Cependant un autre Penseur en bronze de taille monumentale, environ 1,80 m de haut, fut ravalé(2) à 500 000 euros le 8 août 2009 à Cannes. Mais il s’agissait d’une reproduction récente réalisée circa 1998, éditée à 25 exemplaires. Si ce même sujet en bronze en taille monumentale, fondu du vivant de Rodin, apparaissait sur le marché de l’art, son prix dépasserait assurément les 40 millions d’euros !… (Il convient donc de s’entourer d’experts très compétents, avant de se lancer dans de tels achats).

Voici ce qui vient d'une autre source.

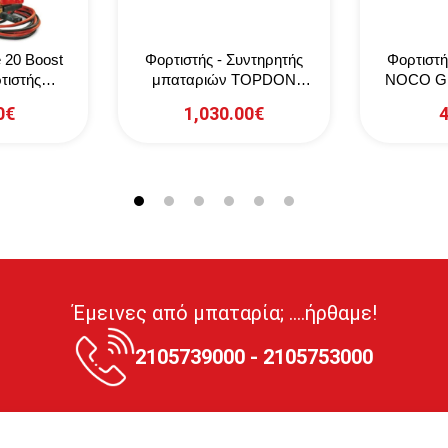
 20 Boost
Φορτιστής - Συντηρητής
Φορτιστή
τιστής
μπαταριών TOPDON
NOCO GE
ιών
Tornado T120A 12V / 24V
0€
1,030.00€
4
120A (5m)
Έμεινες από μπαταρία; ....ήρθαμε!
2105739000 - 2105753000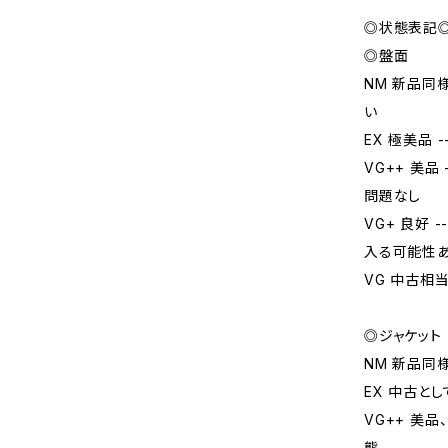
◎状態表記
◎盤面
NM 新品同
い
EX 極美品
VG++ 美
問題なし
VG+ 良好
入る可能性
VG 中古相
◎ジャケット
NM 新品同
EX 中古と
VG++ 美
態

Les estimations pour les objets de qualité exceptionnelle sont souvent basses en salle des ventes ; par prudence, et pour attirer le maximum d’amateurs, ce qui attise le feu des enchères. Par exemple, cette superbe et rarissime sculpture cubiste typique de l’oeuvre d’Amedeo Modigliani (en pierre calcaire de 62 cm de haut) (photo ci-contre) était proposée par la maison de vente Christie’s, le 14 juin dernier à Paris, dans la fourchette d’estimation de 4 à 5 millions d’euros. D’emblée les connaisseurs savaient qu’il faudrait au moins pousser les enchères au quadruple pour l’emporter. Après une bataille d’enchères mémorables, son « juste prix » tomba au coup sec du marteau d’ivoire : 38,5 millions d’euros, soit 43,2 millions d’euros avec les frais d’acheteur. Ce score s’explique dans le sens ou cette œuvre est quasi unique. Moins de 10 sculptures de Modigliani sont recensées dans des collections particulières. Et celle-ci est suivie depuis sa création. Achetée en 1927 par un amateur d’art et restée depuis chez ses descendants, bien illustrée dans des catalogues d’exposition depuis le vivant même de l’artiste, cette œuvre, entrée dans une abondante biographie, possède un pedigree irréprochable et rassurant, ce qui explique son prix. Charnière du cubisme en trois dimensions dont la pureté des lignes et des volumes ne peuvent laisser le spectateur indifférent, elle mérite d’entrer dans les plus grands musées de la planète, d’où ce record mondial.
Ces quelques exemples illustrent la difficulté d’estimer avec précision une œuvre d’art de grande qualité car les prix de vente de ces œuvres exceptionnelles, qui ne dépassent guère, en quantité, 5% de l’existant ancien et moderne, sont imprévisibles. Dans le flot des productions artistiques, les œuvres s’estiment au coup par coup, de façon assez rationnelle, selon des critères spécifiques par époque, artiste, discipline, etc…
Examinons ensemble ce mécanisme, qui dépend des facteurs suivants :
1. L’époque de la réalisation : Siècle, période d’un régime, période d’un style, etc.
2. La nature de l’objet ou de l’oeuvre : Mobilier, œuvre picturale, objet décoratif, sculpture, etc.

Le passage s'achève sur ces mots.